Я знала, что баба Шура стала слепнуть на один глаз с тех пор, как уехал ее муж. Ее переживания, частые слезы отнимали у нее здоровье. Прожить всю жизнь вместе, родить 6 детей, вырастить, а потом, под старость лет, все бросить и уехать – никак не укладывалось в ее голове.

«Как он мог так поступить, и правда – больная голова», – часто говорила она со слезами на глазах.

А он писал вполне грамотные письма о том, что живет неплохо в домике своей покойной жены (первая жена умерла несколько месяцев назад) и возвращаться не собирается. Это еще больше расстраивало бабу Шуру. Она молчала, уходя в свои мысли и плакала.

– Баб Шура, спасибо, накормила. Куда убрать тарелку?

– Да оставь, я приберу.

– Спасибо. Мне пора идти к бабе Марусе. Как там у них дела?

На улице все еще было прохладно и ветрено да сырая трава и земля. В огороде два дерева: черемуха и мелкая ранетка – свисали над головой, закрывая маленький дворик своими ветками, образуя тень.

Первая партия постельного белья уже вертелась в стиральной машинке полуавтомат, вспенивая мыльную воду. Отец с бабушкой Марусей стояли над кучей белья и о чем-то негромко спорили. Я встала рядом. Папка, почти ничего не понимающий в стирке, делал вид опытной прачки и давал советы своей матери. А она утверждала, что прошлый раз он стирал по-другому. Я улыбалась, глядя на них, хотя не понимала, о чем идет разговор.

– Ну ладно, стирай, как знаешь, – сдалась мать и пошла в кухню.

– А что она хочет? – спросила я у отца.

– Да она сама не знает.
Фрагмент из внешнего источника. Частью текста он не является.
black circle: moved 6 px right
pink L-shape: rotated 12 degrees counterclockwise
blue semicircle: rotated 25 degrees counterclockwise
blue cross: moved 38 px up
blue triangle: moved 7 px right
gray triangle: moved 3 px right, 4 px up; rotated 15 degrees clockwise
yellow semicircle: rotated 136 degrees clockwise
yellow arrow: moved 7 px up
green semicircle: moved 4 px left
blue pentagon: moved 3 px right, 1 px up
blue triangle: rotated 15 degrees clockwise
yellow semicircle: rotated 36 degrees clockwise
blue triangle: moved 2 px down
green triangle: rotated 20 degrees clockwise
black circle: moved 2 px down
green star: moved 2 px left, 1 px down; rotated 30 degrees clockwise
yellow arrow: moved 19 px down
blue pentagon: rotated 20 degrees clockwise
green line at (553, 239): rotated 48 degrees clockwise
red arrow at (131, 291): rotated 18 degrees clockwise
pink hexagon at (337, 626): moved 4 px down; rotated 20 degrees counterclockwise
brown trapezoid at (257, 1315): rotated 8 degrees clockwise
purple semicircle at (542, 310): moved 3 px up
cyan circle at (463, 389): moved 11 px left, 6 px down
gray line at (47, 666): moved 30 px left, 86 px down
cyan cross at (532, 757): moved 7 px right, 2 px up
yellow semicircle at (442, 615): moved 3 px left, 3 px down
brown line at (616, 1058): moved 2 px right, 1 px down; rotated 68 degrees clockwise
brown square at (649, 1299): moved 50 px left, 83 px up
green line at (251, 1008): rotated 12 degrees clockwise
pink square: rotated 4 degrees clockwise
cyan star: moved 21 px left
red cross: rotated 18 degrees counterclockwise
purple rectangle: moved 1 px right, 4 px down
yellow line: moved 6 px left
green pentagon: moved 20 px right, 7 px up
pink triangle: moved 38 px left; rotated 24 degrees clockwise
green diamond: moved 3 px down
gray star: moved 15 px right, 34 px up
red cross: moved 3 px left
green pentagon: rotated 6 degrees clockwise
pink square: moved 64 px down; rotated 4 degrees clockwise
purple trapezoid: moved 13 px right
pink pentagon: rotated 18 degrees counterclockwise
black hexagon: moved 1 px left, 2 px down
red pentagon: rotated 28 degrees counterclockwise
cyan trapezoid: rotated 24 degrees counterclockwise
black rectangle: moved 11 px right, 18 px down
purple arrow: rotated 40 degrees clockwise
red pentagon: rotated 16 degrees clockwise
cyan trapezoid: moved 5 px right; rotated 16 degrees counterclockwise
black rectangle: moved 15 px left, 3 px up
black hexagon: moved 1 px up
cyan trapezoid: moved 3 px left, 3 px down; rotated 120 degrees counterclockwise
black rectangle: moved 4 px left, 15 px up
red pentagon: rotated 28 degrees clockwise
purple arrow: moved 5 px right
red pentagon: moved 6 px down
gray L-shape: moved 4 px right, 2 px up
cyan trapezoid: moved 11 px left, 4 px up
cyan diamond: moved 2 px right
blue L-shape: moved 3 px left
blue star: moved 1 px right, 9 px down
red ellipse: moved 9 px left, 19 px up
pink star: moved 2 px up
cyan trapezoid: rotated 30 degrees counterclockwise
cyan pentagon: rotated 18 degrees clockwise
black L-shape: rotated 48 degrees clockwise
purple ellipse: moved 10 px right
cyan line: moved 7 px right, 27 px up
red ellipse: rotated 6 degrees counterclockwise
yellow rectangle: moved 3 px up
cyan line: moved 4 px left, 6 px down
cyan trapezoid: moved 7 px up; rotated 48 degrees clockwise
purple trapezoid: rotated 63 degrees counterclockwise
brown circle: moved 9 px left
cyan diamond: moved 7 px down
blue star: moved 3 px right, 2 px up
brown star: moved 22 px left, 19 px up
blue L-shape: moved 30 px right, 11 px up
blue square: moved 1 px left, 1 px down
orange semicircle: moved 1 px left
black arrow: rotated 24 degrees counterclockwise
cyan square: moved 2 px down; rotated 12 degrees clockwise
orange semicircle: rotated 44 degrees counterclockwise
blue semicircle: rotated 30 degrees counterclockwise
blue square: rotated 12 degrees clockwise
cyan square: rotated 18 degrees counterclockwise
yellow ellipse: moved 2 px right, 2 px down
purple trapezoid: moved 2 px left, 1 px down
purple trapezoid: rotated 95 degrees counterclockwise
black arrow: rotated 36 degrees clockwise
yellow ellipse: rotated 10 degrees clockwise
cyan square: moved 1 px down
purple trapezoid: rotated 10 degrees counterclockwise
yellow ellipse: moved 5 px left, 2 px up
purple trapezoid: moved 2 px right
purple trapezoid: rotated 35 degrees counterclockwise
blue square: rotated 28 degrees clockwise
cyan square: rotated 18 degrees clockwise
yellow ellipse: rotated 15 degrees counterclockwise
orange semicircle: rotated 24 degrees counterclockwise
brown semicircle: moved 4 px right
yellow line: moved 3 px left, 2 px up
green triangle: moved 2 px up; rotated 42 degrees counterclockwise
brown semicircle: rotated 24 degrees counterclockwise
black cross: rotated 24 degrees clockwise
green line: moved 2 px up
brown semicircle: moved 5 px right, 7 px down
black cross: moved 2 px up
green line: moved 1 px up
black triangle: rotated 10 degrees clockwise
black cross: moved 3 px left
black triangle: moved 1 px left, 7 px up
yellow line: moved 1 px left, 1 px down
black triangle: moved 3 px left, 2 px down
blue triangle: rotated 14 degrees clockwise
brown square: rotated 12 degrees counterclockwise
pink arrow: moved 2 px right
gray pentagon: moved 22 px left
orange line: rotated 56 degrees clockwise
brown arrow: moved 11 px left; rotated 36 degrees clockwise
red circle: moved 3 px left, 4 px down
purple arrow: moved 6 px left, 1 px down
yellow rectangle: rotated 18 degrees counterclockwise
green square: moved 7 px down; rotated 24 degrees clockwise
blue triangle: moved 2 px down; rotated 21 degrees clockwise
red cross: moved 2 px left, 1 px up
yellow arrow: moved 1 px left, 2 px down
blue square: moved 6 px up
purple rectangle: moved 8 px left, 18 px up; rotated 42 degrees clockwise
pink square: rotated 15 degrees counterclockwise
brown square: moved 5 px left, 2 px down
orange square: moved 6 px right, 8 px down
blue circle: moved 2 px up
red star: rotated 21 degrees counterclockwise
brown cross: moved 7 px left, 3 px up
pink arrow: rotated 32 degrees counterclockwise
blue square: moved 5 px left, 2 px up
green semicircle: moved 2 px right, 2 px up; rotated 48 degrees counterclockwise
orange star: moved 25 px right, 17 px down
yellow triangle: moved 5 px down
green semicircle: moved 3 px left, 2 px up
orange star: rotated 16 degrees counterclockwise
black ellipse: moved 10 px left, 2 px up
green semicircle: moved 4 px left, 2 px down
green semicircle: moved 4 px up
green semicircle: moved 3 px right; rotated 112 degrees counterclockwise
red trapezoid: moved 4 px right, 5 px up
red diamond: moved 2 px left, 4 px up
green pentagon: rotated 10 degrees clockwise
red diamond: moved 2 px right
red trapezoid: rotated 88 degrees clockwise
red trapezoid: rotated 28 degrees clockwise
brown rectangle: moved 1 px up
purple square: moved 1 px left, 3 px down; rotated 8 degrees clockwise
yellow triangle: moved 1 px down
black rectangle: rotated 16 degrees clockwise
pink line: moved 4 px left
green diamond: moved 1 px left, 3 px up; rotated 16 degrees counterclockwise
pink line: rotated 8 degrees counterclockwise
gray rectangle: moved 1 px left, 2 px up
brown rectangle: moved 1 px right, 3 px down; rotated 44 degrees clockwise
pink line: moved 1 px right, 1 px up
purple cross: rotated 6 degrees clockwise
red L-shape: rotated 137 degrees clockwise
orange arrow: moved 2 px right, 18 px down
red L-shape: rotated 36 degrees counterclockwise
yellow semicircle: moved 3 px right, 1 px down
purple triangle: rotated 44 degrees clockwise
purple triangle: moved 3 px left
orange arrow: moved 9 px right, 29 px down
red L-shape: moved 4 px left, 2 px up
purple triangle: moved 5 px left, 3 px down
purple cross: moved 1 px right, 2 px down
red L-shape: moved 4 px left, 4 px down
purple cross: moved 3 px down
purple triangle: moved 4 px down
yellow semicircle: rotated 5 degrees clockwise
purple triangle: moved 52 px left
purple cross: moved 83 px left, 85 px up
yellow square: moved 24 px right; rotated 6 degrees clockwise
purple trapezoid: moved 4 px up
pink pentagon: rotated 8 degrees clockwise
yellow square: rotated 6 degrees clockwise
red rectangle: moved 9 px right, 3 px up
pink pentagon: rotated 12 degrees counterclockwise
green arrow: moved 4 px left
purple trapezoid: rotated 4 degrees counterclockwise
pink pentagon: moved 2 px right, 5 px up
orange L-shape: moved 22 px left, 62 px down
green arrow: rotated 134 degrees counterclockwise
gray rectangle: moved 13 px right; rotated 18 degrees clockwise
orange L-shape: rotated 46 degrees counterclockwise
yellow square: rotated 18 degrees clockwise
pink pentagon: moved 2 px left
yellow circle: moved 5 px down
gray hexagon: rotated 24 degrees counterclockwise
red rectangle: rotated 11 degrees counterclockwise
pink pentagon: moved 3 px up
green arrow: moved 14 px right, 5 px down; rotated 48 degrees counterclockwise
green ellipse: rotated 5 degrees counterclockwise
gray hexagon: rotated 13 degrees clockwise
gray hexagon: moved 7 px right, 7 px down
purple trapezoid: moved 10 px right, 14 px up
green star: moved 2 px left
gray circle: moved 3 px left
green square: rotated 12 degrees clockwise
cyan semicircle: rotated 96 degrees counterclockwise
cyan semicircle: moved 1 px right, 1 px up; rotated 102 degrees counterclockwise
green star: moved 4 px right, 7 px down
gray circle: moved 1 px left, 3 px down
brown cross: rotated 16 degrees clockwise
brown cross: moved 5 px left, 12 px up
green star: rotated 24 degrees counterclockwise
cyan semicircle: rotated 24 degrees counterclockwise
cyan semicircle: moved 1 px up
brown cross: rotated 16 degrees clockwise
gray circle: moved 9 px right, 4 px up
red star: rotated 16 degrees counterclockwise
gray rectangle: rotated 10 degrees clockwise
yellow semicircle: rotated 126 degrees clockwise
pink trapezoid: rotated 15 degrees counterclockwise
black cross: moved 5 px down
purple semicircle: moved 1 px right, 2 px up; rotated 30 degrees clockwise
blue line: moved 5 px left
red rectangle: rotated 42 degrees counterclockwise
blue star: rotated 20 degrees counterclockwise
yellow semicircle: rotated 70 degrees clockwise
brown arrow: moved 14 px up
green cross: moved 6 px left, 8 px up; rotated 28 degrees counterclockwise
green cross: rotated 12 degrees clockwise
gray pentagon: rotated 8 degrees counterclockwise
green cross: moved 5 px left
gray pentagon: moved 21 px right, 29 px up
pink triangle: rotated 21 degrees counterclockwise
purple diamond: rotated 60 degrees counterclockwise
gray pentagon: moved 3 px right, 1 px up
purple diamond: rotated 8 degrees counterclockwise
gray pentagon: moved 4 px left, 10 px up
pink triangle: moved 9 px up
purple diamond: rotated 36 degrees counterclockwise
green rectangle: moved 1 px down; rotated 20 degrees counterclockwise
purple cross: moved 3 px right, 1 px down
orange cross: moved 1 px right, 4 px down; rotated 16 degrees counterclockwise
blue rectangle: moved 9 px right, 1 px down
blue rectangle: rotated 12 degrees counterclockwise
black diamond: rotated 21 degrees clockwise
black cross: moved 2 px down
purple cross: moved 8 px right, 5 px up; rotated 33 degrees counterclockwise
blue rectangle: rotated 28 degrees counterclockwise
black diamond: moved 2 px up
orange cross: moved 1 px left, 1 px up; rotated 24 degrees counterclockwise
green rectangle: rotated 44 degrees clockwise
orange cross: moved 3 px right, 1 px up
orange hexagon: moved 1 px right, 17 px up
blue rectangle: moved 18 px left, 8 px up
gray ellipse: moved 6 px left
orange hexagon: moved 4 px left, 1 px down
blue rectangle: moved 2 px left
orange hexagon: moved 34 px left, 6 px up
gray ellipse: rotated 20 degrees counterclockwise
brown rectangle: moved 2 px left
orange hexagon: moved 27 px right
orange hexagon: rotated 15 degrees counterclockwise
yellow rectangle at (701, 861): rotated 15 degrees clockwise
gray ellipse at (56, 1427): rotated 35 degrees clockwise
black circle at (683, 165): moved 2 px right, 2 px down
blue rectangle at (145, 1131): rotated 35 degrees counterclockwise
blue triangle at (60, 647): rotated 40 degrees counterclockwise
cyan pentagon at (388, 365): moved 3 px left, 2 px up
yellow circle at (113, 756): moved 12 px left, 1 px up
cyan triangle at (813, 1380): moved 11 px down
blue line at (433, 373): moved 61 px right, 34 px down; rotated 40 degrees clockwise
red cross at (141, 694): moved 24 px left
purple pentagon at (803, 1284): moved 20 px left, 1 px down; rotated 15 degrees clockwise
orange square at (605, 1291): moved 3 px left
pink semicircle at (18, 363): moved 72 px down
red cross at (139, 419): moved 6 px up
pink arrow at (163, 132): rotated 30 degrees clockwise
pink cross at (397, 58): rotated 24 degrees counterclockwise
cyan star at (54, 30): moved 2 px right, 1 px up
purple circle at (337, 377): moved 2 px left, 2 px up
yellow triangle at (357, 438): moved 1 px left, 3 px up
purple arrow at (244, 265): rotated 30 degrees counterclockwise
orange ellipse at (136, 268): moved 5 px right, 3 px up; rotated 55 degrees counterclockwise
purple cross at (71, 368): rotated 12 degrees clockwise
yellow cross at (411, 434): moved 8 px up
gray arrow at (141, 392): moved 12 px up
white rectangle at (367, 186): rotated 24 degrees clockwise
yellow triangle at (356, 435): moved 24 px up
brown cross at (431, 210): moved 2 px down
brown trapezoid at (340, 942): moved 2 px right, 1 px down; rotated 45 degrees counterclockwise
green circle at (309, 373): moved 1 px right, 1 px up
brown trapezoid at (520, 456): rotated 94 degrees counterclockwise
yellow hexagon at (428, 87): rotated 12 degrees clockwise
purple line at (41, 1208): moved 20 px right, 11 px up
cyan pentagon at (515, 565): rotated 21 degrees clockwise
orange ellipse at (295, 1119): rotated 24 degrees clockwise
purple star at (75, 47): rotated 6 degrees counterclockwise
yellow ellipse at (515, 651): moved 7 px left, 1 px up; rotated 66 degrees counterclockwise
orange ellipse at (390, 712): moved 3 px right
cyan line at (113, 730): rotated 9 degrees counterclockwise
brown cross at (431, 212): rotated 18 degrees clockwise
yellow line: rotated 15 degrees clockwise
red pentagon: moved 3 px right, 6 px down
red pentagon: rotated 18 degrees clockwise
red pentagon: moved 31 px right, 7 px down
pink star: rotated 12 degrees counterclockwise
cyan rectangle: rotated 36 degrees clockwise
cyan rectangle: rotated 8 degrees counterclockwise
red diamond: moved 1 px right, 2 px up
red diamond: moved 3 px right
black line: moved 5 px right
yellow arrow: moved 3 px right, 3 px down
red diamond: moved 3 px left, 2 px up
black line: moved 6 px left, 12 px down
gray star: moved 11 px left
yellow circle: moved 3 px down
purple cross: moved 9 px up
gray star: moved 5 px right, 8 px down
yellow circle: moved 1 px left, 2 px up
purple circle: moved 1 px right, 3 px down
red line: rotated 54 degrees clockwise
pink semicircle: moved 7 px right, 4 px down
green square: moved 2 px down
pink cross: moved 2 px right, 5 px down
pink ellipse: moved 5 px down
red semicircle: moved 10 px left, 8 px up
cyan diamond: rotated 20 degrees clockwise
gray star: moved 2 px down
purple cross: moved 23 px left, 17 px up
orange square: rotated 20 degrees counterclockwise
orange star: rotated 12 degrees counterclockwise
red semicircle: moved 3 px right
Говорит, полоскать тоже не надо, дождем вымоет.

– Пап, тебе помочь?

– Да нет, не надо.

– Ну я пошла.

Я сказала «до свидания» баб Марусе и вышла на улицу. Разные несознательные мысли лезли мне в голову – думы над смыслом моей жизни да о пользе для общества и предназначение. Для чего живет человек и что будет после его смерти – перерождение души в животных, насекомых или исчезнет бесследно. И хорошо, что наше время не совпало с Отечественной войной – самой страшной трагедией для народа.

Мне хватало фильмов о войне и ночных кошмаров, чтобы представить, какой ужас испытали люди в то страшное военное время.

Одиноким и серым смотрелся дом бабушки Маруси среди зарослей жгучей крапивы и высоких корявых вязов, не хватало на нем красок, клумб с цветами во дворе. Такой же одинокой и угрюмой сидела она на своем крыльце, прищуриваясь и разглядывая прохожих. Не было в ней задора, радости, серый клубок прожитых бед мучил и тревожил ее, не давая покоя. Внешне она ничем не отличалась от совершено спокойного человека, но это только видимость, на самом же деле, переживания были очень глубоки, что отражались на ее здоровье – поднималось высокое давление, болело сердце, путались мысли и переплетались одна за другой. Хотя странной, как говорят люди, она была всегда, может наследственность. С людьми она общалась редко, в магазин сама не ходила, продукты ей покупал отец или дядя Ваня (сын), который жил через огород, а ходил очень редко. И часто слыша от бабули непривычное для слуха ударение в слове «магазин», я улыбалась и вспоминала, что есть еще слова необычно произносимые ей: гумага (бумага), велон (велик), пинжак (пиджак) и другие.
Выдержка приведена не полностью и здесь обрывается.